Cientistas do centro da ESA em Madrid divulgaram um mapa surpreendente da Via Láctea, com estrelas meio milhão de vezes mais afastadas do que aquelas que podem ser vistas a olha nu.

Obter com muita exatidão as posições das estrelas da nossa galáxia", foi o principal objetivo da missão Gaia da ESA, de acordo com André Moitinho de Almeida, professor do Departamento de Física de Ciências Universidade de Lisboa, coordenador da equipa portuguesa composta por mais de 20 investigadores e engenheiros que têm trabalhado na missão.

Desde que foi lançada, em 2013, a missão espacial Gaia mapeou mais de 1,15 milhões de estrelas na Via Láctea, que é o maior e o mais preciso mapa do céu alguma vez produzido.

Esse mapa fomos nós que fizemos", contou à Agência LUSA, o coordenador da equipa portuguesa, segundo o qual a mesma desenvolveu sistemas que permitem visualizar, explorar e tornar inteligíveis de uma forma global os dados de mais de mil milhões de estrelas.

Um cabelo a mil quilómetros

Como é que vou agarrar mil milhões de estrelas?

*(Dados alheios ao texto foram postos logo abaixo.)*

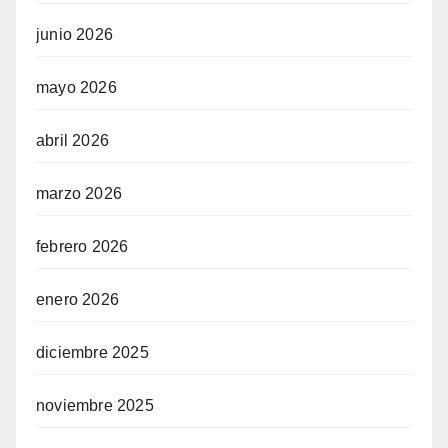
junio 2026
mayo 2026
abril 2026
marzo 2026
febrero 2026
enero 2026
diciembre 2025
noviembre 2025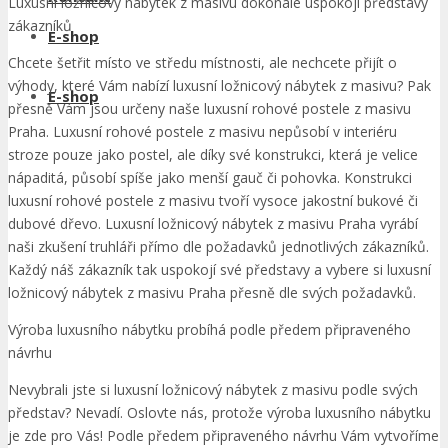
Luxusní ložnicový nábytek z masivu dokonale uspokojí představy
zákazníků
E-shop
Chcete šetřit místo ve středu místnosti, ale nechcete přijít o
výhody, které Vám nabízí luxusní ložnicový nábytek z masivu? Pak
E-shop
přesně Vám jsou určeny naše luxusní rohové postele z masivu
Praha. Luxusní rohové postele z masivu nepůsobí v interiéru
stroze pouze jako postel, ale díky své konstrukci, která je velice
nápaditá, působí spíše jako menší gauč či pohovka. Konstrukci
luxusní rohové postele z masivu tvoří vysoce jakostní bukové či
dubové dřevo. Luxusní ložnicový nábytek z masivu Praha vyrábí
naši zkušení truhláři přímo dle požadavků jednotlivých zákazníků.
Každý náš zákazník tak uspokojí své představy a vybere si luxusní
ložnicový nábytek z masivu Praha přesně dle svých požadavků.
Výroba luxusního nábytku probíhá podle předem připraveného
návrhu
Nevybrali jste si luxusní ložnicový nábytek z masivu podle svých
představ? Nevadí. Oslovte nás, protože výroba luxusního nábytku
je zde pro Vás! Podle předem připraveného návrhu Vám vytvoříme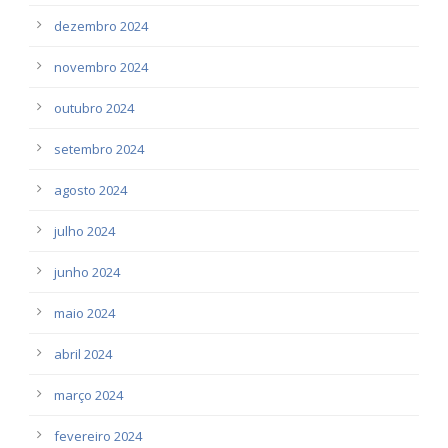
dezembro 2024
novembro 2024
outubro 2024
setembro 2024
agosto 2024
julho 2024
junho 2024
maio 2024
abril 2024
março 2024
fevereiro 2024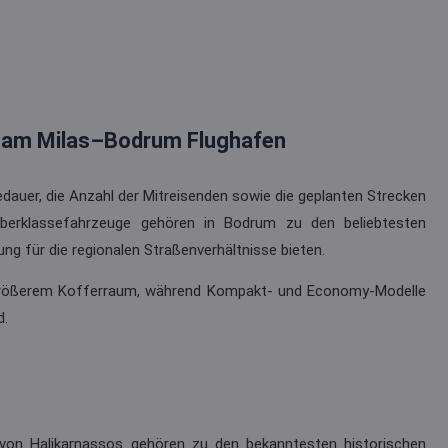
g am Milas–Bodrum Flughafen
edauer, die Anzahl der Mitreisenden sowie die geplanten Strecken
 Oberklassefahrzeuge gehören in Bodrum zu den beliebtesten
ng für die regionalen Straßenverhältnisse bieten.
 größerem Kofferraum, während Kompakt- und Economy-Modelle
d.
on Halikarnassos gehören zu den bekanntesten historischen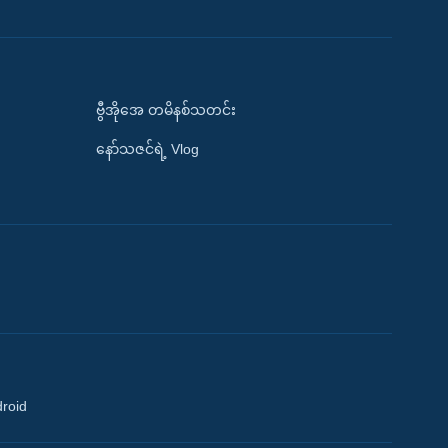
ဗွီအိုအေ တမိနစ်သတင်း
နော်သဇင်ရဲ့ Vlog
droid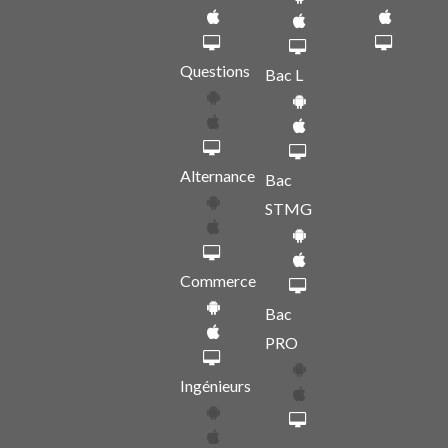
Questions
Bac L
Alternance
Bac
STMG
Commerce
Bac
PRO
Ingénieurs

Vou ficar ofuscado com tanta informação. Então, começámos a desenvolver sistemas que permitem agarrar nessa massa enorme de dados", recordou André Moitinho de Almeida, sobre o método de trabalho adotado pela equipa portuguesa.

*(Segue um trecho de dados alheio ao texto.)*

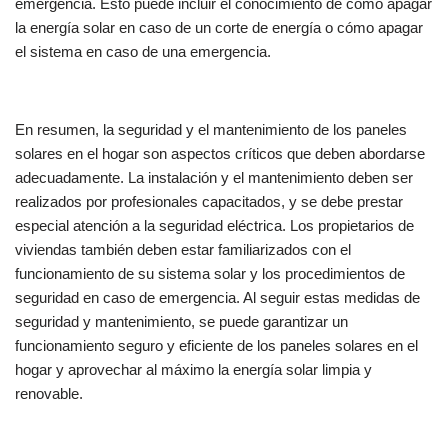
emergencia. Esto puede incluir el conocimiento de cómo apagar
la energía solar en caso de un corte de energía o cómo apagar
el sistema en caso de una emergencia.
En resumen, la seguridad y el mantenimiento de los paneles
solares en el hogar son aspectos críticos que deben abordarse
adecuadamente. La instalación y el mantenimiento deben ser
realizados por profesionales capacitados, y se debe prestar
especial atención a la seguridad eléctrica. Los propietarios de
viviendas también deben estar familiarizados con el
funcionamiento de su sistema solar y los procedimientos de
seguridad en caso de emergencia. Al seguir estas medidas de
seguridad y mantenimiento, se puede garantizar un
funcionamiento seguro y eficiente de los paneles solares en el
hogar y aprovechar al máximo la energía solar limpia y
renovable.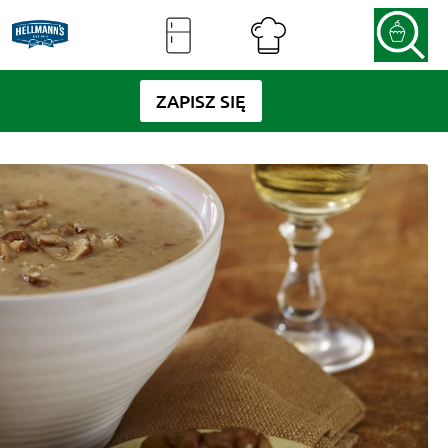
ZAPISZ SIĘ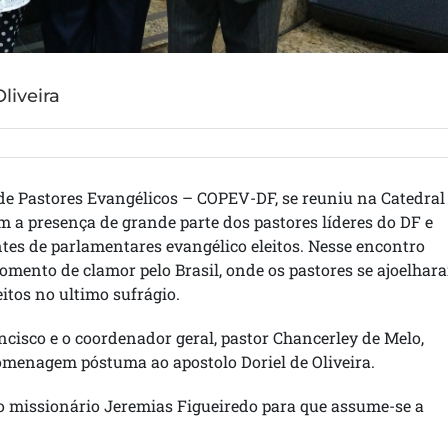
liveira
e Pastores Evangélicos – COPEV-DF, se reuniu na Catedral
 a presença de grande parte dos pastores líderes do DF e
tes de parlamentares evangélico eleitos. Nesse encontro
mento de clamor pelo Brasil, onde os pastores se ajoelhar
itos no ultimo sufrágio.
ncisco e o coordenador geral, pastor Chancerley de Melo,
menagem póstuma ao apostolo Doriel de Oliveira.
 o missionário Jeremias Figueiredo para que assume-se a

As imagens foram capturas pelos telescópios gémeos do Gaia, que ininterruptamente percorrem os céus, e registadas numa câmara com resolução de mil milhões de pixéis, a mais potente até agora colocada ao dispor do estudo do espaço.

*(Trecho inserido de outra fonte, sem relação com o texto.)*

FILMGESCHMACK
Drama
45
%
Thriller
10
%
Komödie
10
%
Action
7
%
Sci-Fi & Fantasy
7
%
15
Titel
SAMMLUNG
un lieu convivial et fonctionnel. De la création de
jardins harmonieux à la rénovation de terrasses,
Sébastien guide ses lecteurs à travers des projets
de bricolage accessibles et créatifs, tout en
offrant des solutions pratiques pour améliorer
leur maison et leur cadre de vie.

Para fazer este mapa, o grau de resolução foi de tal forma elevado que permitiria distinguir "a espessura de um cabelo humano à distância de mil quilómetros ou o tamanho da unha de uma pessoa que esteja na lua". Por isso, através da missão Gaia será possível detetar milhares de planetas extrassolares ou asteroides que podem colidir com a Terra e supernovas.

A equipa de investigadores portugueses que tem estado envolvida neste projeto, em diferentes momentos, é composta por investigadores e engenheiros da Universidade de Lisboa, da Universidade Nova de Lisboa, da Universidade de Coimbra e da Universidade do Porto, com competências nas áreas de Astronomia, inteligência artificial, bases de dados, programação, ótica e geodesia, participaram nesta missão.

O projeto de estudo da Via Láctea deverá estar concluído até 2022. Tem um custo estimado de mil milhões de euros.

O que é curioso, porque poderíamos dizer que custa um euro por estrela", sublinhou o investigador português.